Ausdrücklich loben die Ökonomen die vom Koalitionsausschuss beschlossenen Maßnahmen zur Erleichterung beim Zugang zu Kurzarbeitergeld und damit verbundene Erstattungen der Sozialbeiträge durch die Bundesagentur für Arbeit. Diese Maßnahmen unterstützten die Unternehmen, Beschäftigte zu halten und begrenzten damit schädliche indirekte Wirkungen auf den Konsum. Gelänge es, Unternehmenspleiten und Entlassungen so zu verhindern, sei die Chance gut, dass sich die Konjunktur nach Abflauen der Infektionswelle schnell wieder fange und ausgefallene Produktion nachgeholt werde.

Dafür müsse allerdings alles getan werden, um Liquiditätsengpässe bei Unternehmen zu vermeiden, die entweder Umsatzeinbrüche erleiden oder durch fehlende Teile Produktionsunterbrechungen hinnehmen müssen. Geeignete Instrumente dafür seien die generelle zinsfreie Stundung von Voraus- und Nachzahlungen bei Einkommens-, Körperschafts- und Umsatzsteuer. Außerdem empfehlen die Ökonomen verbesserte Abschreibungsbedingungen, die großzügige Gewährung des Investitionsabzugs und eine großzügigere Gestaltung des steuerlichen Verlustrücktrags.

Auch das Vorziehen der Teilabschaffung des Solidaritätszuschlags auf den 1. Juli wäre allein aus psychologischen Gründen zu begrüßen, schreiben die Autoren. Sie erhöhe unmittelbar die verfügbaren Einkommen weiter Teile der Bevölkerung. Dies könne zu relativ geringen Kosten das Vertrauen in die Handlungsfähigkeit der Politik und in eine rasche wirtschaftliche Belebung nach dem Abflauen der Krise stärken.
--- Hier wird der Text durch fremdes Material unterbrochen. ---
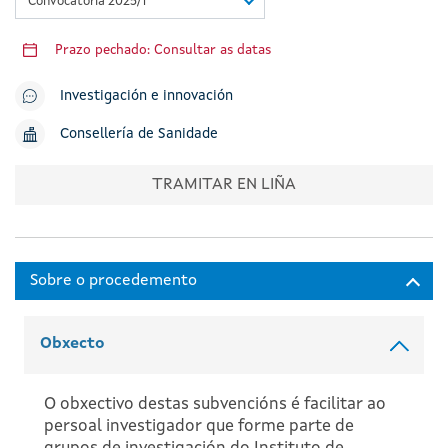
Convocatoria 2025/1
Prazo pechado: Consultar as datas
Investigación e innovación
Consellería de Sanidade
TRAMITAR EN LIÑA
Obxecto
O obxectivo destas subvencións é facilitar ao
persoal investigador que forme parte de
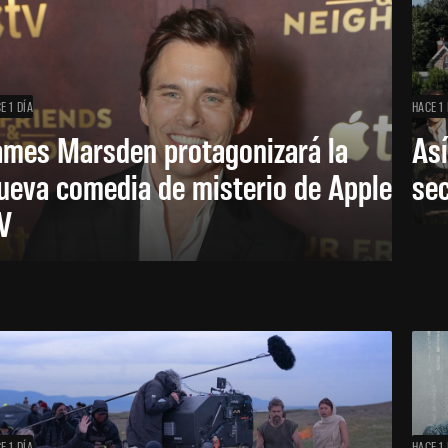
E 1 DÍA
HACE 1 
ames Marsden protagonizará la
Así
ueva comedia de misterio de Apple
se
V
E 1 DÍA
HACE 1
Wenn bis in den Mai hinein Messen, Reisen und Veranstaltungen abgesagt und auch die Produktionsausfälle in der Industrie fortsetzen würden, würde sich die schon einige Jahre laufende Industrierezession im ersten Halbjahr 2020 wahrscheinlich zu einer gesamtwirtschaftlichen Rezession auswachsen.
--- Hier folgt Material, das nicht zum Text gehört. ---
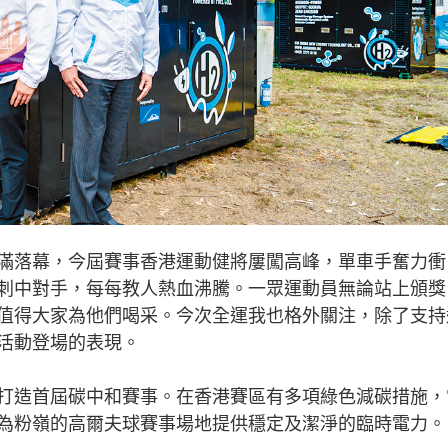
落幕，今屆賽事香港運動健將屢闖高峰，單車手奮力衝
刺中對手，每每教人熱血沸騰。一眾運動員無論站上頒獎
值得大家為他們喝采。今次全運我也格外關注，除了支持
活動登場的表現。
造首屆碳中和賽事。在香港賽區有多項綠色減碳措施，
為粉嶺的高爾夫球賽事場地提供穩定及潔淨的臨時電力。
Liquiditätshilfen etwa durch Kredite der KfW halten die Ökonomen für sinnvoll, aber möglicherweise nicht ausreichend. „Wenn es nicht gelingen sollte, die Ausbreitung der wirtschaftlichen Schockwellen einzudämmen, so dass es in größerem Stil zu Unternehmensinsolvenzen käme, wäre als letzte Möglichkeit dran zu denken, dass sich der Staat mit Eigenkapital an Unternehmen beteiligt.“ Dies wäre analog zur Rettung von Banken in der Krise 2008/09. Im Vergleich zum Bankensystem gebe es in der Realwirtschaft jedoch eine weitaus größere Anzahl von kleinen und mittleren Unternehmen, so dass die Umsetzung mit einem enormen Verwaltungsaufwand verbunden wäre.
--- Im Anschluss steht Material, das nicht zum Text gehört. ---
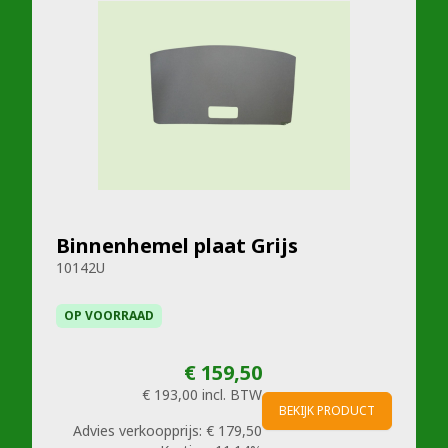
Binnenhemel plaat Grijs
10142U
OP VOORRAAD
€ 159,50
€ 193,00
incl. BTW
BEKIJK PRODUCT
Advies verkoopprijs:
€ 179,50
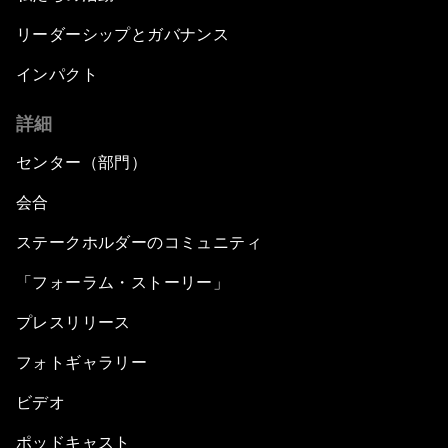
リーダーシップとガバナンス
インパクト
詳細
センター（部門）
会合
ステークホルダーのコミュニティ
「フォーラム・ストーリー」
プレスリリース
フォトギャラリー
ビデオ
ポッドキャスト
Wichtig sei bei allen Maßnahmen, dass diese „timely, targeted and temporary“ sein sollten, also schnell greifen müssen, zielgenau und vorübergehender Natur sein. Dabei habe der deutsche Staat für die vorgeschlagenen Maßnahmen ausreichend fiskalischen Spielraum. So verfüge „die deutsche Finanzpolitik, nicht zuletzt wegen der im internationalen Vergleich niedrigen Schuldenstandquote, über große Potentiale zur Stabilisierung der Wirtschaft“. Weder Schuldenbremse noch europäische Fiskalregeln stünden dem im Wege. „Die Schuldenbremse weist explizit eine Ausnahme für Krisensituationen auf“, heißt es. Gleiches gelte für den Stabilitäts- und Wachstumspakt.

Da der Corona-Schock längst ein globaler Schock geworden sei, sei bei all diesen Maßnahmen auch eine Koordination auf europäischer und globaler Ebene notwendig, heißt es in dem Papier. „Die wesentliche Schwierigkeit ergibt sich daraus, dass das Corona-Virus sowohl einen Angebotsschock als auch einen Nachfrageschock auslöst.“ Der massive Einbruch an den Börsen könne weitere Erschütterungen auslösen und die Abwärtsdynamik in der Realwirtschaft verstärken, fügen die Ökonomen an.